Exercise →
Give every line from the entries that contains "erstellen".

(Saved data entries)
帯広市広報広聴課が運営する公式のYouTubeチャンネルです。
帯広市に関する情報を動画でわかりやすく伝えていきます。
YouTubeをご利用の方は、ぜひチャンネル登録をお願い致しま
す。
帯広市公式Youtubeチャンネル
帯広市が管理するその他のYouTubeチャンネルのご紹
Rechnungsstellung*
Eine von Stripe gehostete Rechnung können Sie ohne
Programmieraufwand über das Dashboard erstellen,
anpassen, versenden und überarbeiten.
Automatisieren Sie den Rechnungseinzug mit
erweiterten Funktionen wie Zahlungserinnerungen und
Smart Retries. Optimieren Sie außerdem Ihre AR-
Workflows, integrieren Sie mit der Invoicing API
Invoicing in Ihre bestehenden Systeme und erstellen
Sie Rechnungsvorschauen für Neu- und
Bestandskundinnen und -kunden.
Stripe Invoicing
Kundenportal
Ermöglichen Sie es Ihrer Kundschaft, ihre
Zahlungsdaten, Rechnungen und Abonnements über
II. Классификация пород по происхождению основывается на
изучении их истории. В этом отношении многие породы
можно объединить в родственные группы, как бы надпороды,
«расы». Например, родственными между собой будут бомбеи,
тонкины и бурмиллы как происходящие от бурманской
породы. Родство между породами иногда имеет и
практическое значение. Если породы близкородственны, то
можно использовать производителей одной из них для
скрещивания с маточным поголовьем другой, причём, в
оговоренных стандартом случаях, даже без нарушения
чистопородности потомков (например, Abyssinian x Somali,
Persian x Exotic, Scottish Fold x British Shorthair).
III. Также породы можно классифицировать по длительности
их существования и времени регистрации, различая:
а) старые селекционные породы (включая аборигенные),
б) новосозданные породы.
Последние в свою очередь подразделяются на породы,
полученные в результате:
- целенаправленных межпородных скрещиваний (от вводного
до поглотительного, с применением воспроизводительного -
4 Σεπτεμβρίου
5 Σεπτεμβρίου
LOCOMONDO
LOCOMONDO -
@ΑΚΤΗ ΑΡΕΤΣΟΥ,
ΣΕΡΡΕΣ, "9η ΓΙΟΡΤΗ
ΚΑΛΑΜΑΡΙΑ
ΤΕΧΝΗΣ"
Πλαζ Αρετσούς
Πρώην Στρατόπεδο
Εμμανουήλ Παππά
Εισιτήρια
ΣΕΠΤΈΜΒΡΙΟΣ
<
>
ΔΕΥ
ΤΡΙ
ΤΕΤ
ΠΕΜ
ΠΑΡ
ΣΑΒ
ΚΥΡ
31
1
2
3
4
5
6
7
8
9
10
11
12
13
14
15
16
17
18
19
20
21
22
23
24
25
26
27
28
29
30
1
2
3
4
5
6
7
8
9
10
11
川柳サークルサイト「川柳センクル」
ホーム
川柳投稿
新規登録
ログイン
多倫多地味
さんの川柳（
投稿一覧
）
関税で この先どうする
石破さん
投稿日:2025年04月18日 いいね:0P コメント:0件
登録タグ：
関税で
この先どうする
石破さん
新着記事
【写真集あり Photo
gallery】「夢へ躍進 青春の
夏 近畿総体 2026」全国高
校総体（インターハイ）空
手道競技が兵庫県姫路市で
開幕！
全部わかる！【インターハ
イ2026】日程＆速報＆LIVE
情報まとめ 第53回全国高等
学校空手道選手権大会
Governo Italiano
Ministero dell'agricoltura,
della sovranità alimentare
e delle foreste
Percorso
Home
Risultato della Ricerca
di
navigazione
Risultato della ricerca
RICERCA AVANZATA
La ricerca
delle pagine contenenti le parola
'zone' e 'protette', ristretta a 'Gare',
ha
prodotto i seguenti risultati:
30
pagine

Written reply →
Programmieraufwand über das Dashboard erstellen,
Invoicing in Ihre bestehenden Systeme und erstellen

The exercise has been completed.